▶ **Records to use**:
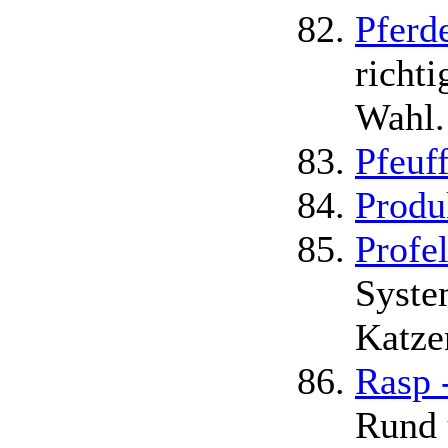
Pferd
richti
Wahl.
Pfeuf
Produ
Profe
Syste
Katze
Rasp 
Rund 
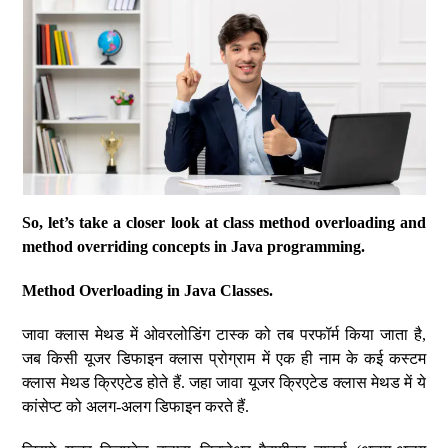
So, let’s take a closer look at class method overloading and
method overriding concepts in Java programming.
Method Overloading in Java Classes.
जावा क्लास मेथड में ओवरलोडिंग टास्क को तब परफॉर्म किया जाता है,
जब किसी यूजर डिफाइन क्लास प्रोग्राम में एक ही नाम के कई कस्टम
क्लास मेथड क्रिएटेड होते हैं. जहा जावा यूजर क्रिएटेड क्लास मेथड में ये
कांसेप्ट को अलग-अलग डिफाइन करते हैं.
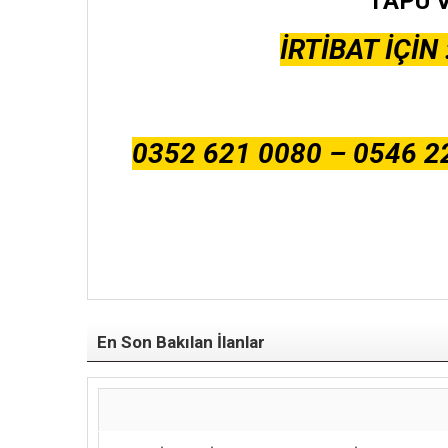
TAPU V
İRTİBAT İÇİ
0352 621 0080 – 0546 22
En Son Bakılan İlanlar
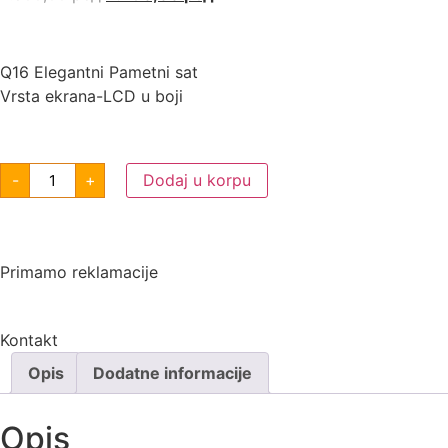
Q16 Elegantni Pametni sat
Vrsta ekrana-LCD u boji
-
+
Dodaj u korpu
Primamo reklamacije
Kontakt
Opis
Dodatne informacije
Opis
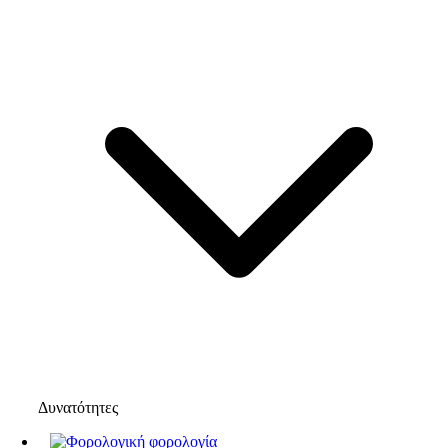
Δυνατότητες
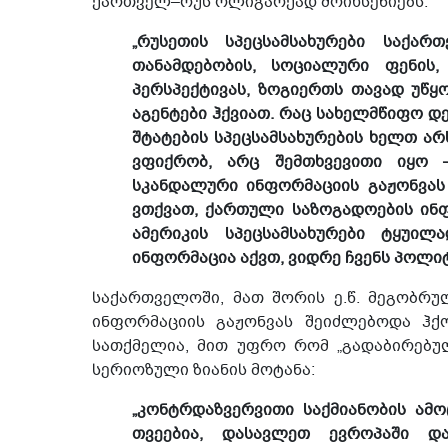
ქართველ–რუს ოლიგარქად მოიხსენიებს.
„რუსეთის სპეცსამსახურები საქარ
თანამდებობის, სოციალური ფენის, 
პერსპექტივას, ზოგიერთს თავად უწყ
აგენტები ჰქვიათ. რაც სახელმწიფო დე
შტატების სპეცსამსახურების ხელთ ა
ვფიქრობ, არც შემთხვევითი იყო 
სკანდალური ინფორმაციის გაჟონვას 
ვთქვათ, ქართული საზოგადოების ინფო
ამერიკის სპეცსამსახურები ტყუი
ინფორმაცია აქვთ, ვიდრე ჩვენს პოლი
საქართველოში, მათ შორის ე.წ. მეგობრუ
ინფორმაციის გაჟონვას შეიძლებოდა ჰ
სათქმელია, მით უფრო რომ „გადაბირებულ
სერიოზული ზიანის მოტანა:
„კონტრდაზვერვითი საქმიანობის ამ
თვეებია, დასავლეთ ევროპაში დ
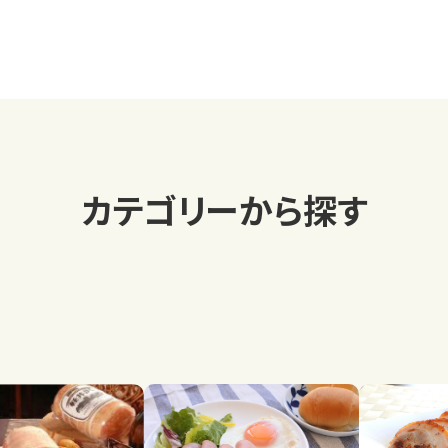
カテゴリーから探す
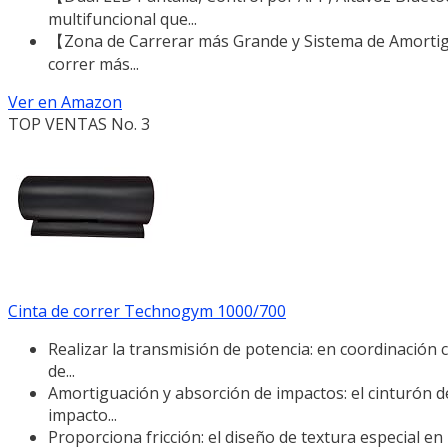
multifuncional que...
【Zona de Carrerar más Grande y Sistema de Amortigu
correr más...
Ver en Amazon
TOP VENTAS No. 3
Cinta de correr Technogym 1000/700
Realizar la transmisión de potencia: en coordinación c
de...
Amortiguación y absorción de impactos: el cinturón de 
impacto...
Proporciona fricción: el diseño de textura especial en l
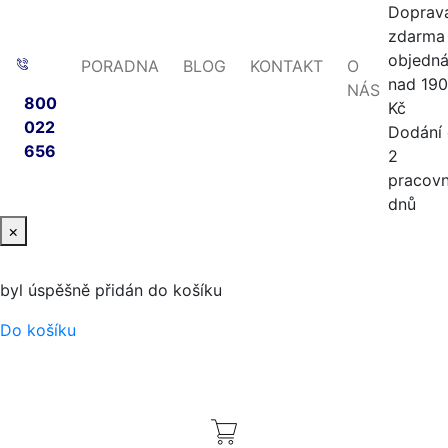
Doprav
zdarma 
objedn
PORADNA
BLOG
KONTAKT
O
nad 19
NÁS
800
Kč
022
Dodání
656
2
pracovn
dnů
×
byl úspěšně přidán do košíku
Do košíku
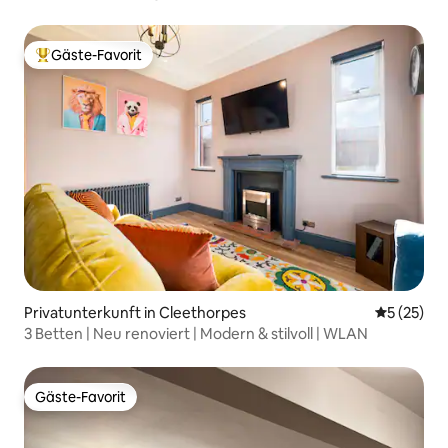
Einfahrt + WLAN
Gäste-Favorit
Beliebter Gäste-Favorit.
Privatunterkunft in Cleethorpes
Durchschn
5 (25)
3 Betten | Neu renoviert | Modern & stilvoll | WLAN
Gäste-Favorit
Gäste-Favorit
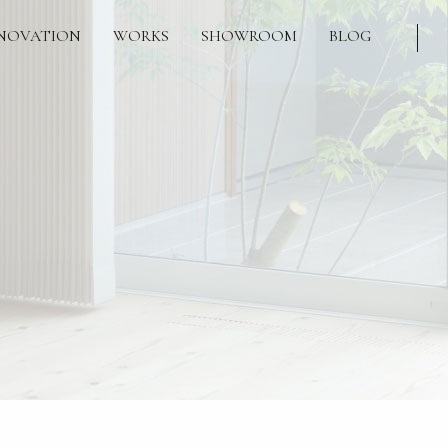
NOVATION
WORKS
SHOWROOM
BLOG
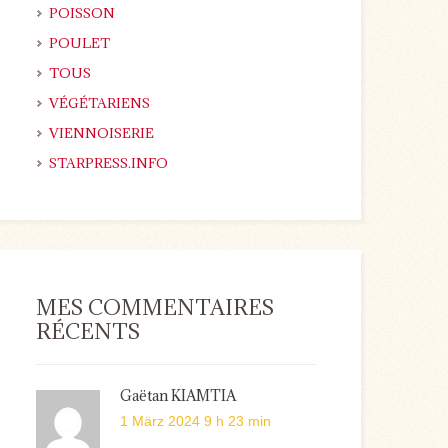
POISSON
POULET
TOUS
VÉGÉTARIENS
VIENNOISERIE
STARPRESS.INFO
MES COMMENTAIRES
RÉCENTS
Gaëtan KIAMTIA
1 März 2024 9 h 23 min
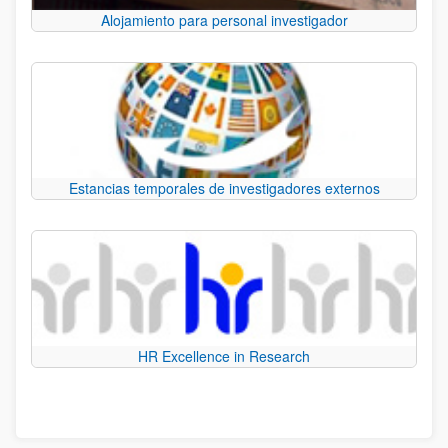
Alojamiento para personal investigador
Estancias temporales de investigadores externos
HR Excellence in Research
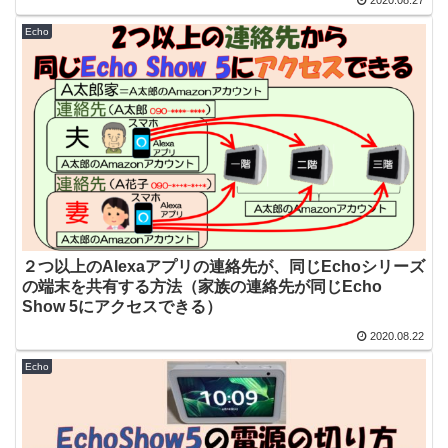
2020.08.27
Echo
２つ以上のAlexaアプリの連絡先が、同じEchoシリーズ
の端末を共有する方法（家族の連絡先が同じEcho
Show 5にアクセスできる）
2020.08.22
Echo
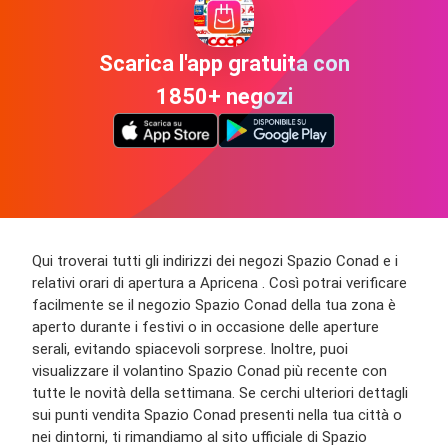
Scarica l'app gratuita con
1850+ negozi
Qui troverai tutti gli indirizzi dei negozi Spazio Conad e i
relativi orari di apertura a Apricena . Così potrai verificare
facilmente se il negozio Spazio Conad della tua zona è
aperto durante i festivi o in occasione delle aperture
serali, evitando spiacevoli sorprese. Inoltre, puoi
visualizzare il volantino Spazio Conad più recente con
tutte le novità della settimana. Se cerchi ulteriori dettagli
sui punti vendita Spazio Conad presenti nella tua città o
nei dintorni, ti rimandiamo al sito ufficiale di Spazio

▶ **Task details**: Leaving all pictures aside, quote each record exactly.

▶ **Solution to the problem**:
Pferd
richti
Wahl.
Pfeuf
Produ
Profe
Syste
Katze
Rasp 
Rund 
So, let’s take a closer look at class method overloading and
method overriding concepts in Java programming.
Method Overloading in Java Classes.
जावा क्लास मेथड में ओवरलोडिंग टास्क को तब परफॉर्म किया जाता है,
जब किसी यूजर डिफाइन क्लास प्रोग्राम में एक ही नाम के कई कस्टम
क्लास मेथड क्रिएटेड होते हैं. जहा जावा यूजर क्रिएटेड क्लास मेथड में ये
कांसेप्ट को अलग-अलग डिफाइन करते हैं.
TAPU V
İRTİBAT İÇİ
0352 621 0080 – 0546 22
En Son Bakılan İlanlar
Q16 Elegantni Pametni sat
Vrsta ekrana-LCD u boji
-
+
Dodaj u korpu
Primamo reklamacije
Kontakt
Opis
Dodatne informacije
Opis
Δυνατότητες
ქართველ–რუს ოლიგარქად მოიხსენიებს.
„რუსეთის სპეცსამსახურები საქარ
თანამდებობის, სოციალური ფენის, 
პერსპექტივას, ზოგიერთს თავად უწყ
აგენტები ჰქვიათ. რაც სახელმწიფო დე
შტატების სპეცსამსახურების ხელთ ა
ვფიქრობ, არც შემთხვევითი იყო 
სკანდალური ინფორმაციის გაჟონვას 
ვთქვათ, ქართული საზოგადოების ინფო
ამერიკის სპეცსამსახურები ტყუი
ინფორმაცია აქვთ, ვიდრე ჩვენს პოლი
საქართველოში, მათ შორის ე.წ. მეგობრუ
ინფორმაციის გაჟონვას შეიძლებოდა ჰ
სათქმელია, მით უფრო რომ „გადაბირებულ
სერიოზული ზიანის მოტანა:
„კონტრდაზვერვითი საქმიანობის ამ
თვეებია, დასავლეთ ევროპაში დ
カテゴリーから探す
multifuncional que...
【Zona de Carrerar más Grande y Sistema de Amortigu
correr más...
Ver en Amazon
TOP VENTAS No. 3
Cinta de correr Technogym 1000/700
Realizar la transmisión de potencia: en coordinación c
de...
Amortiguación y absorción de impactos: el cinturón de 
impacto...
Proporciona fricción: el diseño de textura especial en l
Doprav
zdarma 
objedn
PORADNA
BLOG
KONTAKT
O
nad 19
NÁS
800
Kč
022
Dodání
656
2
pracovn
dnů
×
byl úspěšně přidán do košíku
Do košíku
Einfahrt + WLAN
Gäste-Favorit
Beliebter Gäste-Favorit.
Privatunterkunft in Cleethorpes
Durchschn
5 (25)
3 Betten | Neu renoviert | Modern & stilvoll | WLAN
Gäste-Favorit
Gäste-Favorit
NOVATION
WORKS
SHOWROOM
BLOG
POISSON
POULET
TOUS
VÉGÉTARIENS
VIENNOISERIE
STARPRESS.INFO
MES COMMENTAIRES
RÉCENTS
Gaëtan KIAMTIA
1 März 2024 9 h 23 min
Alojamiento para personal investigador
Estancias temporales de investigadores externos
HR Excellence in Research
2020.08.27
Echo
２つ以上のAlexaアプリの連絡先が、同じEchoシリーズ
の端末を共有する方法（家族の連絡先が同じEcho
Show 5にアクセスできる）
2020.08.22
Echo
Scarica l'app gratuita con
1850+ negozi
Qui troverai tutti gli indirizzi dei negozi Spazio Conad e i
relativi orari di apertura a Apricena . Così potrai verificare
facilmente se il negozio Spazio Conad della tua zona è
aperto durante i festivi o in occasione delle aperture
serali, evitando spiacevoli sorprese. Inoltre, puoi
visualizzare il volantino Spazio Conad più recente con
tutte le novità della settimana. Se cerchi ulteriori dettagli
sui punti vendita Spazio Conad presenti nella tua città o
nei dintorni, ti rimandiamo al sito ufficiale di Spazio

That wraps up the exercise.